Após o Brexit, os conservadores venceram
outras duas eleições gerais, sendo que em 2019 impuseram a maior derrota aos
trabalhistas, liderados por Jeremy Corbyn, desde 1935, levando o peculiar Boris Johnson à
residência de Downing Street. Seria ele que conduziria o país em meio à maior
crise sanitária em um século, a pandemia da Covid-19, e que protagonizaria
escândalos de vários tipos, desde reformas indevidas até festas
proibidas durante o período de isolamento social. Johnson deixou o
poder em 2022, sendo sucedido por Liz Truss — cujo
mandato durou 44 dias e foi marcado pela morte da
Rainha Elizabeth II — e finalmente por Sunak.

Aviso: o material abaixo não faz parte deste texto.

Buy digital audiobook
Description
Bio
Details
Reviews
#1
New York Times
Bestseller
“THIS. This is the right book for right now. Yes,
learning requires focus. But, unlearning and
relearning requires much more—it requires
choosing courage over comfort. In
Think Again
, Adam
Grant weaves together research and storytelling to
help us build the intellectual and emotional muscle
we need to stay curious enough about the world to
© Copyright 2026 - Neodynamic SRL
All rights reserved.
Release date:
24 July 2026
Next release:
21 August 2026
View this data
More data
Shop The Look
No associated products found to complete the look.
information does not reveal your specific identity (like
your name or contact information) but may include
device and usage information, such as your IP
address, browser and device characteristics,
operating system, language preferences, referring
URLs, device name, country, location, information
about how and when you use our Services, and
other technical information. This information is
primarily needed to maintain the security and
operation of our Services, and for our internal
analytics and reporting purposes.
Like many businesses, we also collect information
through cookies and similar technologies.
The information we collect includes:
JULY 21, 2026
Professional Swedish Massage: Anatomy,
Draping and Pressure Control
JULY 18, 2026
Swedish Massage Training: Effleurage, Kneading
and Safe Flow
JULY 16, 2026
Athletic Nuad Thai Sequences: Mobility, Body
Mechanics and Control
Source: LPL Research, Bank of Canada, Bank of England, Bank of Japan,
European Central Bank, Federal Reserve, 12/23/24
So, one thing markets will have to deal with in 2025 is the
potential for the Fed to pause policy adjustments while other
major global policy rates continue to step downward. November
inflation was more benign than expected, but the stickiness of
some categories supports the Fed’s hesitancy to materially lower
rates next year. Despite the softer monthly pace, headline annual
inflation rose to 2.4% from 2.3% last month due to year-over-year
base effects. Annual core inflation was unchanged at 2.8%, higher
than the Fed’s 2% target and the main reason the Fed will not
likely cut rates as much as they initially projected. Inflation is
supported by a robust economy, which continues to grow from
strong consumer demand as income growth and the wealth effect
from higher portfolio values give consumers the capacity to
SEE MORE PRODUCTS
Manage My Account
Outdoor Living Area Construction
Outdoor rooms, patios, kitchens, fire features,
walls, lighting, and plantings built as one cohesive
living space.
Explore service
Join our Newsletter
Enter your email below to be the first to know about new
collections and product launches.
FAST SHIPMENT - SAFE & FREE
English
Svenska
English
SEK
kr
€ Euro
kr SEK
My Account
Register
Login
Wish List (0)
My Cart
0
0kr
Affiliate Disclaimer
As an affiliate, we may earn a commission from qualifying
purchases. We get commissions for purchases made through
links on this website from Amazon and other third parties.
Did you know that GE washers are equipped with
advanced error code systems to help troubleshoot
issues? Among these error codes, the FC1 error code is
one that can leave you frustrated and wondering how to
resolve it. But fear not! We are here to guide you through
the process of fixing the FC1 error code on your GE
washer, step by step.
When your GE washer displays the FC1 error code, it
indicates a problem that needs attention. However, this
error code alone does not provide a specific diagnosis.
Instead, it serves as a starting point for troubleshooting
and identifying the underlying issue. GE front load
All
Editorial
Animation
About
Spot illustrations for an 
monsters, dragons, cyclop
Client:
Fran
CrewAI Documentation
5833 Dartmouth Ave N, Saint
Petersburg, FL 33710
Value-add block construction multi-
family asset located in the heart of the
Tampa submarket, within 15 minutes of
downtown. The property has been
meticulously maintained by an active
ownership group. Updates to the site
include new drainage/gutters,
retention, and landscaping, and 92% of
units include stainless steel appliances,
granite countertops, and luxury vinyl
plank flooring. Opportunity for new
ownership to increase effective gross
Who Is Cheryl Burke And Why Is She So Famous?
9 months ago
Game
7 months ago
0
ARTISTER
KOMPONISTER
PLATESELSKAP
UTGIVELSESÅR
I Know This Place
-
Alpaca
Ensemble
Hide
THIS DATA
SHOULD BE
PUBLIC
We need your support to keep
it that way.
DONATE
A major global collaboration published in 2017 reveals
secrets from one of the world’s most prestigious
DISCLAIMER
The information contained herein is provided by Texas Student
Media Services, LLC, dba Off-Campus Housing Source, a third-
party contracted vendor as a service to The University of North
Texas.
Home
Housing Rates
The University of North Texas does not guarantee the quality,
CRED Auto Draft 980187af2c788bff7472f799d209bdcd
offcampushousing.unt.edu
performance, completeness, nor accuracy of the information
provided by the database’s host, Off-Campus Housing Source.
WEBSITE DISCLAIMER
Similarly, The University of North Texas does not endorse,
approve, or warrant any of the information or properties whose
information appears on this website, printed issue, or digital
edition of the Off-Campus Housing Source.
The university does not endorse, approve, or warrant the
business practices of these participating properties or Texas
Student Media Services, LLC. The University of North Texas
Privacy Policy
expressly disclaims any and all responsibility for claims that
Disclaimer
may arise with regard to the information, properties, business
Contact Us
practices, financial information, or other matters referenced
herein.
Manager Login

Em meio às crises internas dos conservadores
e à deterioração das condições econômicas do Reino Unido, com uma inflação que
chegou a dois dígitos, Keir Starmer conseguiu remodelar o discurso do partido,
abandonando a linha mais à esquerda de Corbyn e conduzindo a sigla para o
centro. Ele se aproveitou da insatisfação dos eleitores com o que viam como
promessas descumpridas dos conservadores, se apresentando como o nome certo
para unir e “reconstruir” o país.
— [A projeção] mostra que foram 14 anos em
que os conservadores tiveram caos e declínio, as pessoas estão realmente os
punindo por esse histórico de fracassos — afirmou à ITV a vice-líder dos
trabalhistas, Angela Rayner. — E como Keir Starmer diz, se os trabalhistas
chegarem ao poder hoje, nós colocaremos o país em primeiro lugar, e o partido
em segundo lugar.
Em maio, durante um discurso de campanha em
Essex, ele afirmou que, caso fosse eleito, seu governo trabalharia para fazer
com que a economia avance, evitando aumentos de impostos (principal crítica dos
conservadores aos trabalhistas), e mantendo a inflação e os juros em níveis
baixos.
Ele disse que trabalhará para melhorar o
sistema público de saúde, o NHS, alvo de críticas nos últimos anos, elevar os
gastos com políticas ambientais e agir de maneira firme sobre a imigração, um
tema central da campanha: ao mesmo tempo em que se distanciou de planos como o envio
de imigrantes que pediram asilo para Ruanda, ele prometeu agir para
conter as gangues de “coiotes”, que ajudam pessoas vindas de vários cantos do
mundo a entrarem de forma irregular no país. Tudo, garantiu, de acordo com as
leis e tratados internacionais sobre o tema.
Na política externa, Starmer recebeu críticas
de setores mais à esquerda ao reiterar o apoio a Israel na guerra contra o
grupo terrorista Hamas, na Faixa de Gaza, e rejeitar as acusações de que os
israelenses estariam cometendo um genocídio no enclave palestino. A promessa de
elevação de gastos militares lhe rendeu a alcunha de “Líder do Partido da Otan”
por parte de progressistas — Starmer defende o envio de ajuda militar à Ucrânia, e
parece ter no presidente ucraniano, Volodymyr
Zelensky, um aliado: em junho, nas comemorações do “Dia D”, Zelensky
divulgou um vídeo no qual aparece ao lado do líder trabalhista, mas parece
“esquecer” de mostrar Rishi Sunak, que também estava no evento.
A votação desta quinta-feira comprovou ainda
o fortalecimento da extrema direita, representada
pelo Reform UK, com um discurso centrado na imigração e na
deterioração das condições de vida em algumas partes do país. Seu líder, Nigel
Farage, um polêmico ex-eurodeputado, tentou espelhar o sucesso de
Marine Le Pen, do Reagrupamento Nacional, na França, mas não
conseguiu amenizar o seu discurso e os de muitos de seus aliados.
Vários candidatos foram expulsos após falas
racistas, outros preferiram concorrer pelos conservadores para não serem
marcados como “extremistas”, e o próprio Farage pode ter feito a sigla perder
votos quando disse que o Ocidente era o responsável pela guerra na Ucrânia.
Embora tenha sido uma grande vitória da sigla ter conquistado 13 cadeiras, ela
ficou longe de se tornar a terceira força no Parlamento, como chegaram a
sugerir alguns analistas.
— Esse é o nosso passo mais significativo rumo a um objetivo de longo prazo, focado em 2029 [ano das próximas eleições gerais], e também na criação de um movimento pelo senso comum neste país — disse Farage, em entrevista à Reuters na quarta-feira.